Pendant l’Antiquité, les Grecs utilisaient un brasero mobile, appelé “escharion”, rempli de braises ardentes. Les Romains utilisaient aussi un brasero et, dans les édifices publics ou les riches demeures, un chauffage central par hypocauste (chauffage par le sol).

Puis, pendant la période gallo-romaine, les braseros, source de fumées gênantes, furent abandonnés. La chambre de l’hypocauste fut remplacée par des conduits situés dans le plancher et menant, à partir du four adossé au mur, dans les conduits en tuile situés dans le mur. Peu à peu les habitations furent construites avec une disposition des cheminées qui tient compte de la structure du bâtiment. Elles sont souvent sur les pignons ou les murs de refend préservant la bâtisse du feu, avec une souche dépassant du toit, une disposition tenant compte des vents dominants pour ne pas refouler la fumée. Suivant le système constructif lié au pays il est fait une mise en système a la noix des conduits à fumée depuis le foyer : les conduits sont séparés ou se rejoignent avec une sorte de siphon à un conduit commun. Les cheminées sont placées dans une organisation étudiée des pièces. En France, les premières cheminées attestées archéologiquement apparaissent à la période gallo-romaine . La cheminée était au cœur de la vie traditionnelle un lieu de convivialité : cuisine à l’âtre, chauffage. La cheminée est la base du fumoir qui permit de conserver les aliments. Au Moyen Âge dans les demeures bourgeoises la cheminée est autant un local qu’un ustensile aménageant un local, un espace « ouvert » dans une salle. Les déplacements y sont possibles. La cheminée construite comporte des niches dont une niche à sel pour conserver ce produit luxueux. La salle de la maison rurale était dite “chambre à feu”, les notaires y commençaient leurs inventaires. Les premiers recensements de population sont effectués dans les paroisses par le clergé qui dénombre les feux (les demeures) qui sont les foyers familiaux et un feu correspond à une moyenne de dix personnes. On dénombra ainsi par exemple 1500 feux à Troyes au XIIIe siècle.
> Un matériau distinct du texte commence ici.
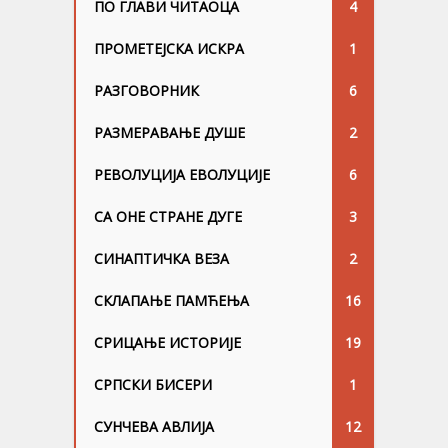
ПО ГЛАВИ ЧИТАОЦА
4
ПРОМЕТЕЈСКА ИСКРА
1
РАЗГОВОРНИК
6
РАЗМЕРАВАЊЕ ДУШЕ
2
РЕВОЛУЦИЈА ЕВОЛУЦИЈЕ
6
СА ОНЕ СТРАНЕ ДУГЕ
3
СИНАПТИЧКА ВЕЗА
2
СКЛАПАЊЕ ПАМЋЕЊА
16
СРИЦАЊЕ ИСТОРИЈЕ
19
СРПСКИ БИСЕРИ
1
СУНЧЕВА АВЛИЈА
12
Les cheminées du début du Moyen Âge sont énormes, tenant presque toute la largeur des salles. On y mettait des bancs pour s’asseoir dessous et les pieds dans un panier en vannerie. Elles étaient dotées d’une simple hotte pyramidale suspendue au-dessus du foyer, puis on les munit d’un chambranle porté sur deux montants appelés jambages ou pieds-droits et d’une frise supportant une tablette horizontale. Pendant l’été, on garnissait l’âtre de verdure. Dans les régions tempérées, la brièveté des jours et les rigueurs de l’hiver faisaient se réunir les communautés villageoises à l’occasion de « veillées », soirées autour d’un feu de bois chez certains des habitants. Ces moments de la sociabilité ont été retranscrits par la littérature traditionaliste car ces moments forts permettaient l’échange de nouvelles, l’évocation de contes pendant s’effectuaient des travaux de bricolage ou des travaux d’aiguille, avec une poêlée de châtaignes grillées mangées dans certaines régions. Et en ce qui concerne la légende du Père Noël descendant dans la cheminée, un aspect économique et fortement commercial s’est ajouté à l’aspect social pour sa résurrection au XXe siècle.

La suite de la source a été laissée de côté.